Exercise materials Block Start

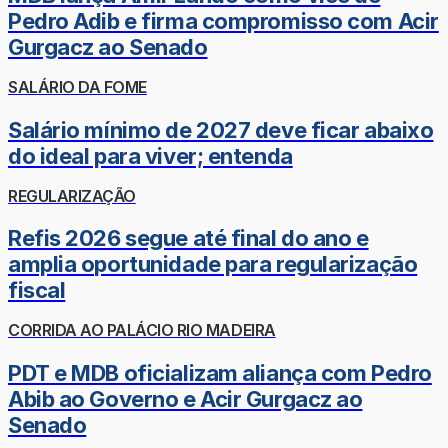
Pedro Adib e firma compromisso com Acir
Gurgacz ao Senado
SALÁRIO DA FOME
Salário mínimo de 2027 deve ficar abaixo
do ideal para viver; entenda
REGULARIZAÇÃO
Refis 2026 segue até final do ano e
amplia oportunidade para regularização
fiscal
CORRIDA AO PALÁCIO RIO MADEIRA
PDT e MDB oficializam aliança com Pedro
Abib ao Governo e Acir Gurgacz ao
Senado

Exercise materials Block End

▶ [Problem requirements] Return each line of the data where the word "para" appears.

▶ [Task solution]
do ideal para viver; entenda
amplia oportunidade para regularização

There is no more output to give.